LA QUESTIONE DELL'ISTRIA
La bella terra d'Istria diventa italiana alla fine di ottobre del 1918, quando il Corpo di Cavalleria, con le sue quattro divisioni a cavallo, insegue gli austro-ungarici ormai in rotta; l'armistizio di Villa Giusti ad Abano ne sancisce il possesso italiano insieme alla provincia dalmata di Zara; la zona di Fiume invece dà origine ad una specifica "Questione di Fiume".
27 anni dopo, durante la fase finale della Seconda Guerra Mondiale, l'Istria è governata dal "gauleiter" tedesco della Carinzia, anche se territorialmente fa parte della Repubblica Sociale Italiana.
Nella confinante Slovenia il IX Corpo Sloveno del "generalissimo" Tito preme per invadere le italianissime città di Fiume, Pola, Trieste e Gorizia; il 29 aprile 1945 i comandi tedeschi in Italia si arrendono agli Alleati cessando di fatto ogni resistenza.
Esiste però un "piano De Courten", l'allora Capo di Stato Maggiore della Regia Marina che, di concerto col premier britannico Churchill, prevede uno sbarco alleato nel Golfo di Trieste; l'ammiraglio De Courten, che ricordiamo è in servizio nel Regno del Sud, prende anche contatto con elementi della R.S.I. per organizzare una resistenza in Istria fino a sbarco avvenuto.
In Istria si sacrificano alcuni battaglioni e compagnie autonome appartenenti alla Divisione "Decima", che il Comandante Borghese ha appositamente inviato con l'ordine di resistere ad oltranza, in barba ai divieti tedeschi, insieme a 5 Reggimenti Milizia Difesa Territoriale; diverse unità vengono completamente annientate dai partigiani jugoslavi ed i pochi sopravvissuti sottoposti ad indicibili torture.
Purtroppo il piano di sbarco è ostacolato dal presidente degli Stati Uniti, il quale vuole mantenere buoni rapporti con l'Unione Sovietica ed i suoi satelliti, e quindi non sarà mai posto in atto; il sacrificio di marò e camicie nere non viene ricompensato in modo adeguato.
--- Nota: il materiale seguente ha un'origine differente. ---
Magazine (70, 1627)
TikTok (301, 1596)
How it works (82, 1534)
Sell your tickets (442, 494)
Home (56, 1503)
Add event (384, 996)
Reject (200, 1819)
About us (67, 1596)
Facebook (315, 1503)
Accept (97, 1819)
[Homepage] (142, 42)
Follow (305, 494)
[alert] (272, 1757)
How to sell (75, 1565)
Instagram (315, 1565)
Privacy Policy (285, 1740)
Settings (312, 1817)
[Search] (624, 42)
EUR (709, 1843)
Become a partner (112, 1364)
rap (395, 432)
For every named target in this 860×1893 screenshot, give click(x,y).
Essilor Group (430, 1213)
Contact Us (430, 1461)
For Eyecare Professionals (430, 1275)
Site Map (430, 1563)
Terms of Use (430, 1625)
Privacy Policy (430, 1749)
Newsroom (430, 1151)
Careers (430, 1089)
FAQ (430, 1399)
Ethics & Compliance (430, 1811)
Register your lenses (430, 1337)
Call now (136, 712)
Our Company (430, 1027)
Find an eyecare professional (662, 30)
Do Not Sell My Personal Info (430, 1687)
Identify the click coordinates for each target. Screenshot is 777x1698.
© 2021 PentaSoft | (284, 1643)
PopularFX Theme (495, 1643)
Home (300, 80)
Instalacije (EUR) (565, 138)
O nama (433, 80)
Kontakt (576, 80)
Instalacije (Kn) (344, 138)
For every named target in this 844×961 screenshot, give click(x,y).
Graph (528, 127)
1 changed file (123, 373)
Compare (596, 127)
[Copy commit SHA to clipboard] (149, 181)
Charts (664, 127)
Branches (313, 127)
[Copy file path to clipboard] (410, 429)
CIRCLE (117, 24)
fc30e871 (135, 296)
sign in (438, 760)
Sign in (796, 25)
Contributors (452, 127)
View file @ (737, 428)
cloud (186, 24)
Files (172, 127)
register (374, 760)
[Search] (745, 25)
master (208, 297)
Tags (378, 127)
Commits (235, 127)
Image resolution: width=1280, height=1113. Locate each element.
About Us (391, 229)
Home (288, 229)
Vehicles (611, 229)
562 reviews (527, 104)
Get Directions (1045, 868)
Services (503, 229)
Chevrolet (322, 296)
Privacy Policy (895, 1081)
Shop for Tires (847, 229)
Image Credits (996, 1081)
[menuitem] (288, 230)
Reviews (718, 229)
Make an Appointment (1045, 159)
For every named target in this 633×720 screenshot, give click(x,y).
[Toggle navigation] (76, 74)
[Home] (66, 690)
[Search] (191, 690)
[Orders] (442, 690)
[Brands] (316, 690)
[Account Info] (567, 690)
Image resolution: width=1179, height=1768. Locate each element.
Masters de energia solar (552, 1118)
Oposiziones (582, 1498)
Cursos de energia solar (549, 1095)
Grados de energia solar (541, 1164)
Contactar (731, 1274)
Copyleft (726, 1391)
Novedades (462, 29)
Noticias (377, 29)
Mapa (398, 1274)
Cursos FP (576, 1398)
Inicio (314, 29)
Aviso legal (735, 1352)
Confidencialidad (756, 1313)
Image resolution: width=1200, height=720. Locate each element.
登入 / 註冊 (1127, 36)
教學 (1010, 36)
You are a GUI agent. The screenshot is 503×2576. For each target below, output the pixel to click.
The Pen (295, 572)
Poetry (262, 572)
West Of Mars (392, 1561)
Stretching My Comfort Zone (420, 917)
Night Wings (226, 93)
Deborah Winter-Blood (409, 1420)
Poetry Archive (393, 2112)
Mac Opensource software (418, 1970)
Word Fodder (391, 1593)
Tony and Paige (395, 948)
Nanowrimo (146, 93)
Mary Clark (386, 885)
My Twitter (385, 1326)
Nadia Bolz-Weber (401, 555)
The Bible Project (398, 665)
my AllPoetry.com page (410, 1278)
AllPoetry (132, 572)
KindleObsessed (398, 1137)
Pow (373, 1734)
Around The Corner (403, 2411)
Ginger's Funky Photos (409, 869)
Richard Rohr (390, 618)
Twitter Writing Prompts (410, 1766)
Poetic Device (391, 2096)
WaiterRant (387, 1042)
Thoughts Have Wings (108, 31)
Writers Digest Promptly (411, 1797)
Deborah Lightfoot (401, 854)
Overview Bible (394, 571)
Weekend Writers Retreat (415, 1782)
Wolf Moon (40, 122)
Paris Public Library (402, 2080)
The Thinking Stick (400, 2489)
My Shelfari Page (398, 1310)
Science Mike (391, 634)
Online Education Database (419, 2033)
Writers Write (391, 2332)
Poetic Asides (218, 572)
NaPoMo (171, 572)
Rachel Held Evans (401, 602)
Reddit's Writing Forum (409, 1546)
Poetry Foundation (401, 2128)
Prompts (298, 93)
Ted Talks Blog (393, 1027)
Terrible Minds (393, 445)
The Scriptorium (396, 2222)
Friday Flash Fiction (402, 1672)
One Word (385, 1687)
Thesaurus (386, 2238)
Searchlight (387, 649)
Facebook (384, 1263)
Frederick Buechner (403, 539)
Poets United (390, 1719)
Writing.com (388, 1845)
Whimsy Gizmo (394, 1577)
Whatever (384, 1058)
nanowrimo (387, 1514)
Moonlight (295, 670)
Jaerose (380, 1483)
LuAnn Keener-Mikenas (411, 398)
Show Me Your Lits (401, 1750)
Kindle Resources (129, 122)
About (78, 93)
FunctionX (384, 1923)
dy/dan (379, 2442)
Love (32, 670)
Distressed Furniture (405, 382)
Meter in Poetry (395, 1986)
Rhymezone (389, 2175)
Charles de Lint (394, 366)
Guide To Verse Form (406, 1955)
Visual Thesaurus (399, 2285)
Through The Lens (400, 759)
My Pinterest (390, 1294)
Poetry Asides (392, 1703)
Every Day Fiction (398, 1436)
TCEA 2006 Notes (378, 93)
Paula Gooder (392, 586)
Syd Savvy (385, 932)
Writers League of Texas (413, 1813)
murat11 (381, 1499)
Subito dopo la guerra l'intera Istria è in mano ai titini comunisti dell'Esercito Popolare di Liberazione; nel maggio 1945 un'ondata di massacri vede uccidere migliaia di persone, i cui cadaveri vengono gettati nelle "foibe"; nelle foibe vengono anche gettate molte persone ancora vive, colpevoli solo di un sentimento nazionalistico italiano; nelle città di Gorizia e Trieste i massacri cessano il 12 giugno, con l'arrivo di contingenti alleati; studi recenti, degli anni '90, stimano morti e scomparsi a circa 11.000.
Il Partito Comunista Italiano di Palmiro Togliatti già durante la Guerra Civile aveva ordinato alle Brigate Garibaldine partigiane di mettersi sotto il comando di Tito; nascevano così le "lotte intestine".
Per quanto concerne la zona italiana di Trieste il 12 giugno 1945 essa viene suddivisa in "A", controllata da un Governo Militare Alleato, e "B" amministrata dagli Jugoslavi; il 3 luglio 1946 il governo italiano, accettando le clausole del Trattato di Pace, deve anche accettare la creazione del Territorio Libero di Trieste, una zona franca in terra italiana.
Il 15 settembre 1947 truppe jugoslave tentano di occupare la zona "A", ma vengono respinte dalle truppe Alleate; si registrano poi vari scontri e attentati; la situazione si regolarizza solo il 5 ottobre 1954 quando il maresciallo Tito, che nel frattempo ha perso l'appoggio sovietico, accetta il passaggio della Zona "A" all'Italia in cambio del possesso della Zona "B".
Il 10 novembre 1975 il Trattato di Osimo, ratificato per l'Italia dal Ministro degli Esteri, Rumor, sancisce il definitivo passaggio della Zona "B" alla Jugoslavia, facendo perdere agli esuli istriani ogni speranza di poter tornare a vivere nella loro terra natale.
N O T A
Dopo il distacco di Slovenia e Croazia dalla Federazione Jugoslava, avvenuto negli anni '90, è stata rimessa giuridicamente in discussione la validità del Trattato di Osimo da varie persone che ancora nutrono (e giustamente!) un sentimento nazionalistico.